Here is an important update in the story of Patrick McLaw, the Maryland teacher who was the subject of a very strange investigation last week. Local reporting claimed that McLaw was suspended from his job and forced to undergo a mental evaluation, all because he wrote novels about a fictional mass shooting set 900 years in the future.
That report left out key details, according to a source who is knowledgeable about the situation. McLaw's novels were not the initial or prime factor that led to his suspension. Rather, McLaw submitted a letter to officials at the Dorchester County school district where he worked that raised concerns about his mental health. Wicomico County health department personnel then stepped in.
Officials have several other concerns about McLaw, apart from his letter. He was formerly accused of harassment, and may face charges for a separate allegation of wrongdoing. Privacy laws are keeping everyone vague about the details, since nothing is official yet.

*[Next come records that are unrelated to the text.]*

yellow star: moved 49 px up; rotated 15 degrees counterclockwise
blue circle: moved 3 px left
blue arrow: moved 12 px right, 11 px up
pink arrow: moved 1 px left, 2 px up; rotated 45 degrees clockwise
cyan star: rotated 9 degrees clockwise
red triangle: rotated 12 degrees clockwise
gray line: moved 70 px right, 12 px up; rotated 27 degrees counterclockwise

The Los Angeles Times corroborates:
Concerns about McLaw were raised after he sent a four-page letter to officials in Dorchester County. Those concerns brought together authorities from multiple jurisdictions, including health authorities.
McLaw's attorney, David Moore, tells The Times that his client was taken in for a mental health evaluation. "He is receiving treatment," Moore said.

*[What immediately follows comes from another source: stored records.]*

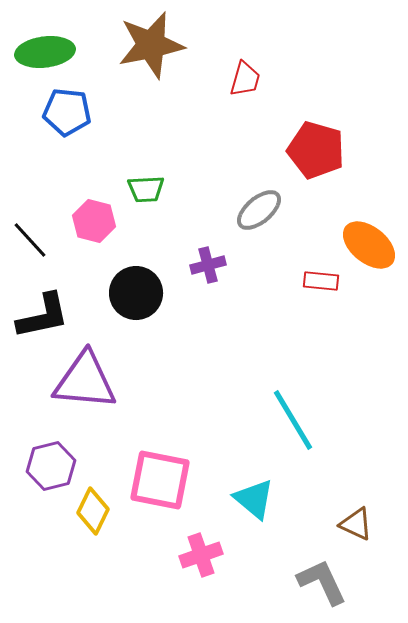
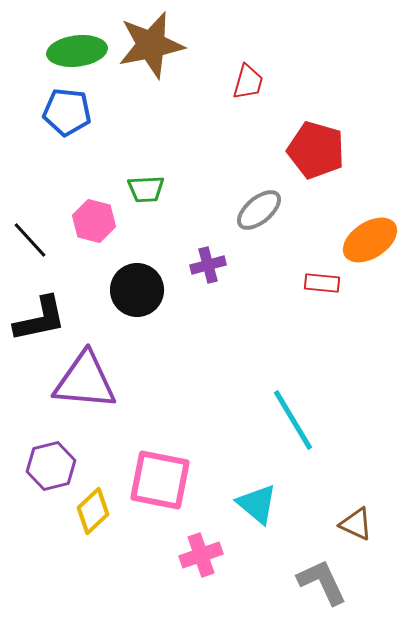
green ellipse: moved 32 px right, 1 px up
red trapezoid: moved 3 px right, 3 px down
orange ellipse: moved 1 px right, 5 px up; rotated 72 degrees counterclockwise
red rectangle: moved 1 px right, 2 px down
black circle: moved 1 px right, 3 px up
black L-shape: moved 3 px left, 3 px down
cyan triangle: moved 3 px right, 5 px down
yellow diamond: rotated 21 degrees clockwise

Because of HIPPA regulations mandating privacy around healthcare issues, he was unable to say whether McLaw has been released.
McLaw's letter was of primary concern to healthcare officials, [Wiccomico County Attorney Matt] Maciarello says. It, combined with complaints of alleged harassment and an alleged possible crime from various jurisdictions led to his suspension. Maciarello cautions that these allegations are still being investigated; authorities, he says, "proceeded with great restraint."
I spoke with Maciarello as well, and he told me that McLaw isn't charged with a crime right now and he's not under arrest.
"There were many circumstances that led law enforcement to come together wholly unrelated to the books," said Maciarello. "He was not under the radar initially because he wrote books."
Again, the specifics are being kept out of the media for now. But based on what I've learned, it looks like this local reporter—who identified McLaw's books as the reason for his arrest—jumped the gun, not the police.
Expect to hear more as the details become public.